#### Extracted material:
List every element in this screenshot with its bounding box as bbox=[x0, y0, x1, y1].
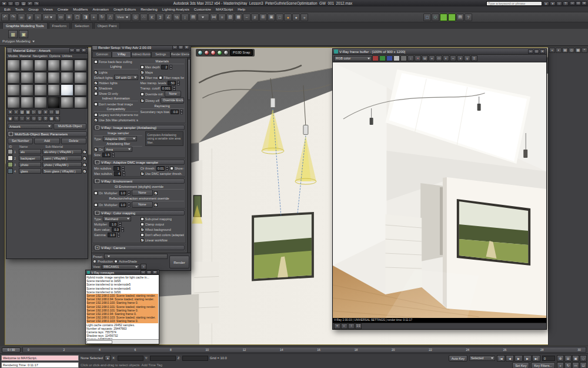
graphite-toggle-icon[interactable]: ▦ bbox=[235, 14, 242, 21]
track-mouse-icon[interactable]: + bbox=[429, 55, 435, 61]
material-sample-18[interactable] bbox=[74, 84, 87, 96]
auto-key-button[interactable]: Auto Key bbox=[449, 355, 467, 362]
menu-create[interactable]: Create bbox=[55, 6, 71, 12]
time-slider-handle[interactable]: 0 / 30 bbox=[2, 347, 21, 353]
log-titlebar[interactable]: V-Ray messages –□× bbox=[86, 270, 159, 275]
background-icon[interactable]: ▨ bbox=[19, 110, 25, 115]
checkbox-on[interactable]: On bbox=[94, 148, 103, 151]
spinner[interactable] bbox=[121, 227, 124, 232]
spinner[interactable] bbox=[117, 233, 120, 237]
clear-image-icon[interactable]: × bbox=[415, 55, 421, 61]
select-and-scale-icon[interactable]: △ bbox=[106, 14, 114, 21]
play-animation-button[interactable]: ▶ bbox=[514, 355, 523, 362]
checkbox-max-depth[interactable]: Max depth bbox=[141, 65, 161, 69]
ribbon-panel-label[interactable]: Polygon Modeling bbox=[2, 39, 35, 43]
bind-to-space-warp-icon[interactable]: ≈ bbox=[34, 14, 42, 21]
menu-group[interactable]: Group bbox=[26, 6, 41, 12]
menu-customize[interactable]: Customize bbox=[192, 6, 213, 12]
rollout-header-v-ray-color-mapping[interactable]: -V-Ray:: Color mapping bbox=[93, 210, 185, 216]
checkbox-toggle[interactable] bbox=[154, 203, 158, 207]
go-to-parent-icon[interactable]: ↰ bbox=[55, 116, 60, 121]
minimize-button[interactable]: – bbox=[69, 48, 75, 52]
material-sample-13[interactable] bbox=[7, 84, 20, 96]
search-go-icon[interactable]: ▸ bbox=[543, 1, 549, 6]
menu-maxscript[interactable]: MAXScript bbox=[213, 6, 235, 12]
restore-button[interactable]: □ bbox=[534, 49, 539, 54]
checkbox-clamp-output[interactable]: Clamp output bbox=[141, 223, 165, 226]
spinner[interactable] bbox=[177, 81, 180, 85]
render-setup-tab-render-elements[interactable]: Render Elements bbox=[171, 51, 190, 57]
minimize-button[interactable]: – bbox=[570, 1, 575, 5]
keyboard-override-icon[interactable]: K bbox=[148, 14, 156, 21]
unlink-selection-icon[interactable]: ø bbox=[26, 14, 34, 21]
sub-material-button[interactable]: paint ( VRayMtl ) bbox=[42, 155, 82, 161]
red-channel-icon[interactable] bbox=[372, 55, 379, 61]
stamp-toggle-icon[interactable]: ≡ bbox=[334, 323, 340, 329]
render-production-icon[interactable]: ● bbox=[284, 14, 292, 21]
sub-material-button[interactable]: alu-shiny ( VRayMtl ) bbox=[42, 149, 82, 154]
percent-snap-icon[interactable]: % bbox=[173, 14, 181, 21]
spinner[interactable] bbox=[128, 203, 131, 207]
restore-button[interactable]: □ bbox=[576, 1, 581, 5]
checkbox-maps[interactable]: Maps bbox=[141, 71, 153, 74]
menu-help[interactable]: Help bbox=[235, 6, 248, 12]
menu-rendering[interactable]: Rendering bbox=[138, 6, 160, 12]
sample-tiling-icon[interactable]: ▦ bbox=[25, 110, 31, 115]
spinner[interactable] bbox=[128, 191, 131, 195]
monochrome-icon[interactable] bbox=[400, 55, 407, 61]
selection-filter-dropdown[interactable]: All bbox=[42, 14, 56, 21]
previous-frame-button[interactable]: ◀ bbox=[506, 355, 514, 362]
view-dropdown[interactable]: RBCAM01 bbox=[102, 264, 139, 270]
material-id-icon[interactable]: 0 bbox=[43, 116, 48, 121]
frame-buffer-titlebar[interactable]: V-Ray frame buffer - [100% of 900 x 1200… bbox=[333, 49, 546, 55]
snap-preset-button[interactable]: PG3D Snap bbox=[230, 49, 253, 56]
zoom-all-icon[interactable]: ⊞ bbox=[564, 355, 572, 362]
rollout-header-v-ray-image-sampler-antialiasing[interactable]: -V-Ray:: Image sampler (Antialiasing) bbox=[93, 125, 185, 130]
material-sample-12[interactable] bbox=[74, 72, 87, 84]
favorites-star-icon[interactable]: ☆ bbox=[556, 1, 562, 6]
select-by-material-icon[interactable]: ▭ bbox=[49, 110, 54, 115]
render-setup-tab-indirect-illumination[interactable]: Indirect illumination bbox=[131, 51, 151, 57]
show-corrections-icon[interactable]: ◐ bbox=[341, 323, 348, 329]
basic-parameters-rollout-header[interactable]: - Multi/Sub-Object Basic Parameters bbox=[7, 131, 87, 137]
key-filters-button[interactable]: Key Filters... bbox=[531, 362, 555, 368]
checkbox-linear-workflow[interactable]: Linear workflow bbox=[141, 238, 168, 242]
expand-icon[interactable]: + bbox=[95, 246, 99, 250]
channel-dropdown[interactable]: RGB color bbox=[334, 56, 372, 61]
material-sample-20[interactable] bbox=[21, 97, 34, 108]
render-setup-tab-v-ray[interactable]: V-Ray bbox=[112, 51, 131, 57]
selection-set-dropdown[interactable]: Selected bbox=[469, 356, 495, 361]
minimize-button[interactable]: – bbox=[141, 270, 146, 274]
minimize-button[interactable]: – bbox=[172, 45, 178, 49]
color-mapping-type-dropdown[interactable]: Reinhard bbox=[103, 216, 131, 221]
set-number-button[interactable]: Set Number bbox=[8, 138, 33, 144]
close-button[interactable]: × bbox=[81, 48, 86, 52]
reset-map-icon[interactable]: × bbox=[25, 116, 31, 121]
checkbox-use-dmc-sampler-thresh[interactable]: Use DMC sampler thresh. bbox=[141, 172, 182, 175]
green-channel-icon[interactable] bbox=[379, 55, 386, 61]
collapse-icon[interactable]: - bbox=[9, 132, 13, 136]
collapse-icon[interactable]: - bbox=[95, 211, 99, 215]
material-sample-21[interactable] bbox=[34, 97, 47, 108]
undo-icon[interactable]: ↶ bbox=[1, 14, 9, 21]
spinner[interactable] bbox=[119, 222, 122, 227]
field-size[interactable]: 1.5 bbox=[102, 152, 111, 157]
material-sample-14[interactable] bbox=[21, 84, 34, 96]
snaps-toggle-icon[interactable]: 3 bbox=[156, 14, 164, 21]
close-button[interactable]: × bbox=[582, 1, 587, 5]
maxscript-listener-white[interactable]: Rendering Time: 0:11:17 bbox=[1, 362, 79, 368]
collapse-icon[interactable]: - bbox=[95, 125, 99, 130]
image-sampler-type-dropdown[interactable]: Adaptive DMC bbox=[103, 136, 137, 141]
backlight-icon[interactable]: ◐ bbox=[14, 110, 19, 115]
curves-icon[interactable]: ~ bbox=[450, 55, 456, 61]
field-value[interactable]: 2 bbox=[161, 65, 168, 69]
sub-material-on-checkbox[interactable] bbox=[83, 163, 86, 167]
material-sample-15[interactable] bbox=[34, 84, 47, 96]
undo-icon[interactable]: ↶ bbox=[27, 1, 33, 6]
utilities-tab-icon[interactable]: * bbox=[582, 48, 587, 53]
field-secondary-rays-bias[interactable]: 0.0 bbox=[171, 110, 179, 114]
zoom-icon[interactable]: ⊕ bbox=[557, 355, 564, 362]
field-gamma[interactable]: 1.0 bbox=[108, 233, 116, 237]
ribbon-tab-selection[interactable]: Selection bbox=[71, 22, 93, 29]
material-sample-5[interactable] bbox=[61, 59, 74, 71]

#### Required work:
Tally up the lines above in which "VRayMtl" occurs. Give the result as a bare number.

#### Answer to the exercise:
2